### SUPPLIED MATERIAL

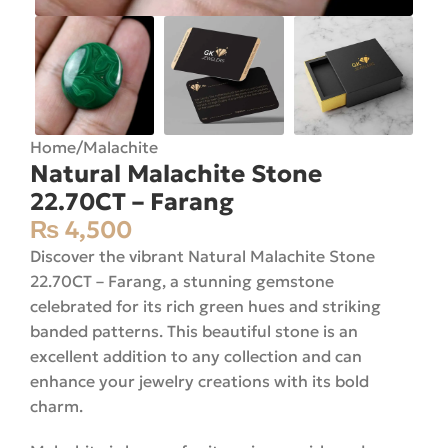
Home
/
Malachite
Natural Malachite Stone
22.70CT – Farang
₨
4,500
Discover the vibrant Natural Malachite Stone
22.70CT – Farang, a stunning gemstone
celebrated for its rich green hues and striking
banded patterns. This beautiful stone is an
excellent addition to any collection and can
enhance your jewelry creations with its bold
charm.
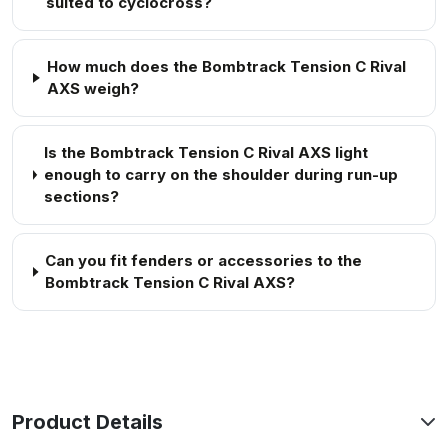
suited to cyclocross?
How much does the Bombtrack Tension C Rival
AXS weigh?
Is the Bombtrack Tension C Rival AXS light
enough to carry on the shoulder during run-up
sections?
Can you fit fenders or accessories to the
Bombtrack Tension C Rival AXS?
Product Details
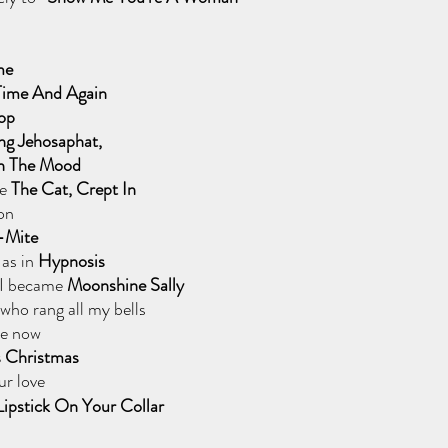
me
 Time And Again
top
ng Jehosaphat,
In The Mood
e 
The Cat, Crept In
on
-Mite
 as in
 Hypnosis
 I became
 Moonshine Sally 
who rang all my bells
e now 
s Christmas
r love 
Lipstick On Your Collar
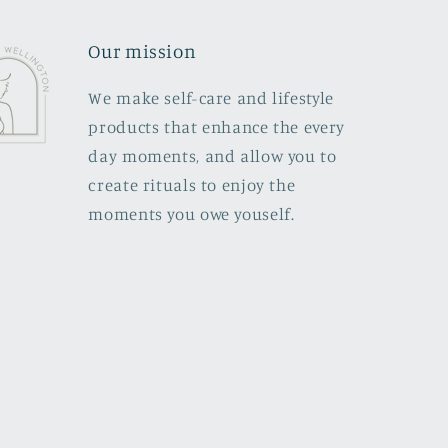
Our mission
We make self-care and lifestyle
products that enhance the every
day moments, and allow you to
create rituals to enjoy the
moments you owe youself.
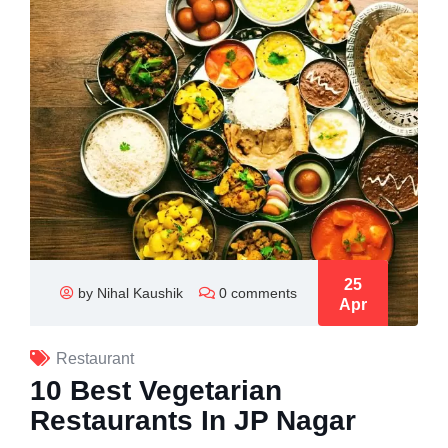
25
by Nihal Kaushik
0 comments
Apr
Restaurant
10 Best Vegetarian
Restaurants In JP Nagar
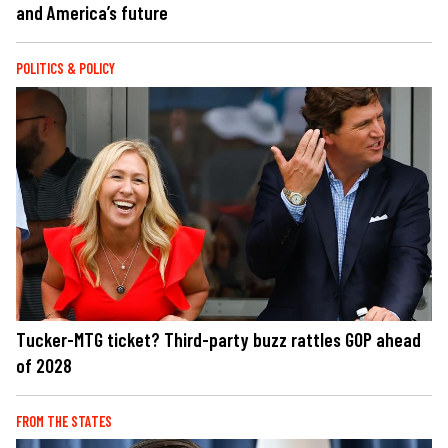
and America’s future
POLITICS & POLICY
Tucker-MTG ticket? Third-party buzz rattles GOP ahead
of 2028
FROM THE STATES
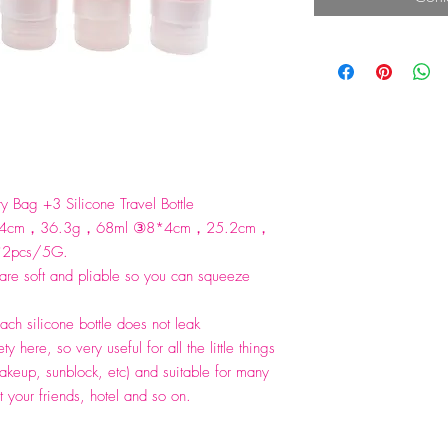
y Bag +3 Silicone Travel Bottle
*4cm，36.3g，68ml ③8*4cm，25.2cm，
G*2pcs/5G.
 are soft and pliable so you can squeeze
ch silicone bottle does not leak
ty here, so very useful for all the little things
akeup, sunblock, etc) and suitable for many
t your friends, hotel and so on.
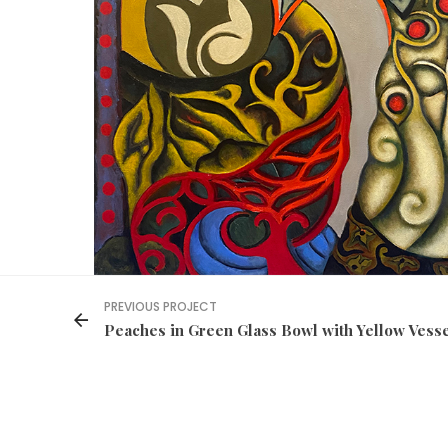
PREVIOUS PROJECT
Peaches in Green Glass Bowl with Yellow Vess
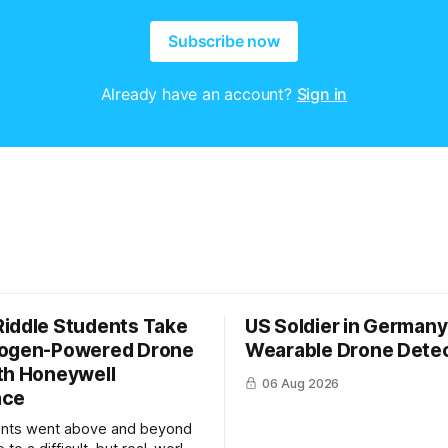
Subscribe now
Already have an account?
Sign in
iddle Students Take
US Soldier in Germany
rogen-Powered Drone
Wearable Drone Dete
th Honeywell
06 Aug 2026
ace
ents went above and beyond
==
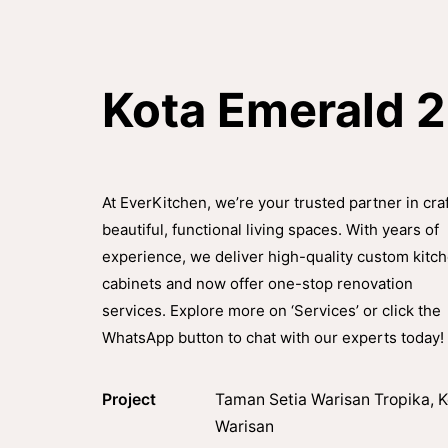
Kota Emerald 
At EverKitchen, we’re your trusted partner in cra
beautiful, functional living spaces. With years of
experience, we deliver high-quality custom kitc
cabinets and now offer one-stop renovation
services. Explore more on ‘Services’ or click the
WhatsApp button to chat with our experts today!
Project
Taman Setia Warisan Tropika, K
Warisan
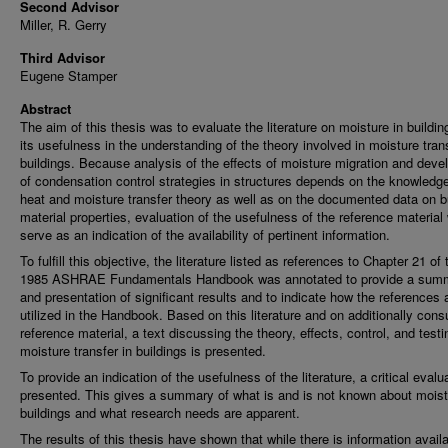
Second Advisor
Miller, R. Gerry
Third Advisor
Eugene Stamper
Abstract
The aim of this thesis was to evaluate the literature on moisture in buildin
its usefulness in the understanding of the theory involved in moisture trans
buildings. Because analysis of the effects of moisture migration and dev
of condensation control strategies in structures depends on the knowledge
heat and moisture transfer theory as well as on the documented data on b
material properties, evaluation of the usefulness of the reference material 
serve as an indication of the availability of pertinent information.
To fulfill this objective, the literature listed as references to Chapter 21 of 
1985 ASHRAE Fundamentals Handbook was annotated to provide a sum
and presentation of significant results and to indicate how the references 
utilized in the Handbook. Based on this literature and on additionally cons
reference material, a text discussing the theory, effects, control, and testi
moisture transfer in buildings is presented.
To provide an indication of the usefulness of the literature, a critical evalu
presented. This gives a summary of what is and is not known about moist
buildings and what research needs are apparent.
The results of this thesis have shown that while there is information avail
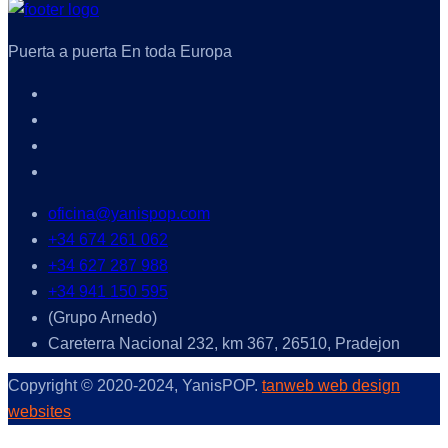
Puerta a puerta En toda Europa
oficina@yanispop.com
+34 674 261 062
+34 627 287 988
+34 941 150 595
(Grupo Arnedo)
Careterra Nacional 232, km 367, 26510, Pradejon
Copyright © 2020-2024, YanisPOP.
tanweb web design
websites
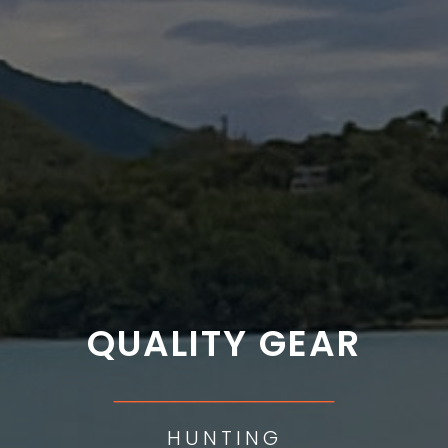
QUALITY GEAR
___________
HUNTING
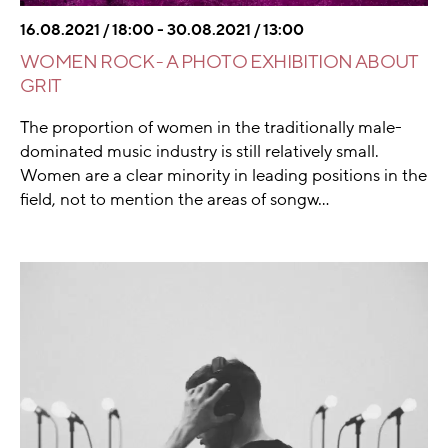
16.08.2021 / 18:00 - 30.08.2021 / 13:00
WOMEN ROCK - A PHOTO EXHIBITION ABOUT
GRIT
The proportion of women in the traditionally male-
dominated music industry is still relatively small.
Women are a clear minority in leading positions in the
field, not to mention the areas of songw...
* * *
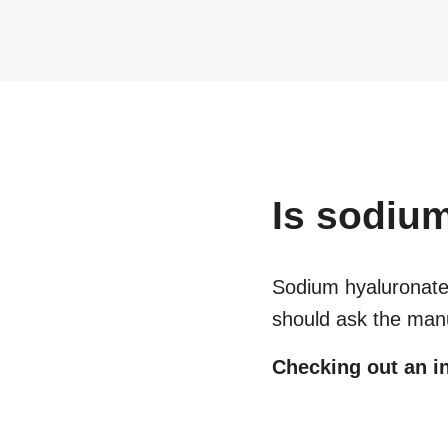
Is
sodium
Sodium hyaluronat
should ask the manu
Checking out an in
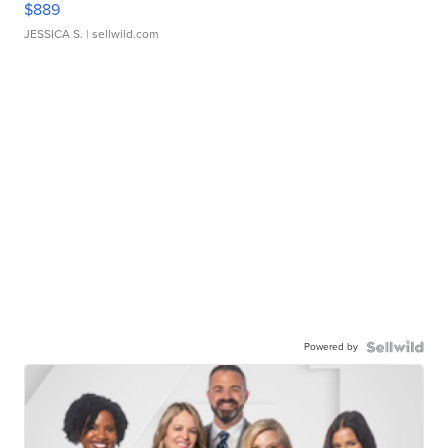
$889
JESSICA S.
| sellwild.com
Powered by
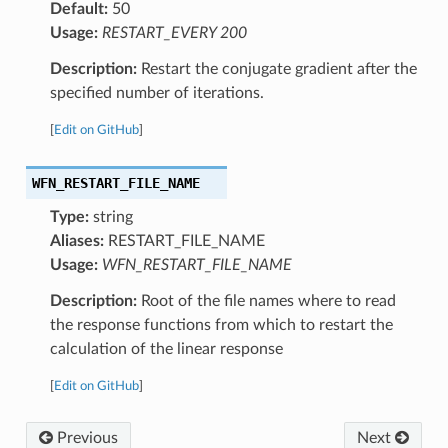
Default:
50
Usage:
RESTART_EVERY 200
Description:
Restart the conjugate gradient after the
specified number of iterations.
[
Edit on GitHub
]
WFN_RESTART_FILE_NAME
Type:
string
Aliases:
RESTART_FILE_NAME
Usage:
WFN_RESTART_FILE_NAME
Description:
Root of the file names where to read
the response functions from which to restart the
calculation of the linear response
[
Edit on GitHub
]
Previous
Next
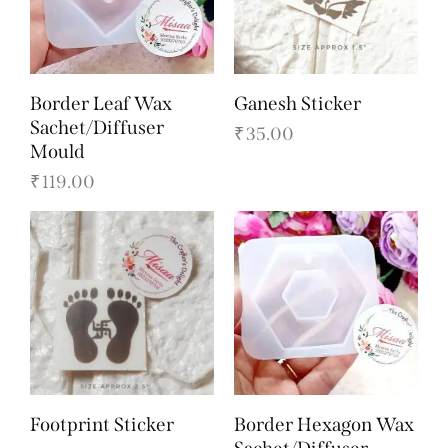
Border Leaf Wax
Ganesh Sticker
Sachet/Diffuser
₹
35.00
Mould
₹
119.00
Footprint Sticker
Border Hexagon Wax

### ABOUT THIS EXERCISE
The material above holds pictures; leave them out. Repeat exactly the lines from the one containing "Bombtrack Tension C Rival AXS?" through the one containing "ents went above and beyond", and nothing else.

### ANSWER FOR THIS EXERCISE
Bombtrack Tension C Rival AXS?
Product Details
me
 Time And Again
top
ng Jehosaphat,
In The Mood
e 
The Cat, Crept In
on
-Mite
 as in
 Hypnosis
 I became
 Moonshine Sally 
who rang all my bells
e now 
s Christmas
r love 
Lipstick On Your Collar
Our mission
We make self-care and lifestyle
products that enhance the every
day moments, and allow you to
create rituals to enjoy the
moments you owe youself.
25
by Nihal Kaushik
0 comments
Apr
Restaurant
10 Best Vegetarian
Restaurants In JP Nagar
and America’s future
POLITICS & POLICY
Tucker-MTG ticket? Third-party buzz rattles GOP ahead
of 2028
FROM THE STATES
y Bag +3 Silicone Travel Bottle
*4cm，36.3g，68ml ③8*4cm，25.2cm，
G*2pcs/5G.
 are soft and pliable so you can squeeze
ch silicone bottle does not leak
ty here, so very useful for all the little things
akeup, sunblock, etc) and suitable for many
t your friends, hotel and so on.
PREVIOUS PROJECT
Peaches in Green Glass Bowl with Yellow Vess
Subscribe now
Already have an account?
Sign in
iddle Students Take
US Soldier in Germany
rogen-Powered Drone
Wearable Drone Dete
th Honeywell
06 Aug 2026
ace
ents went above and beyond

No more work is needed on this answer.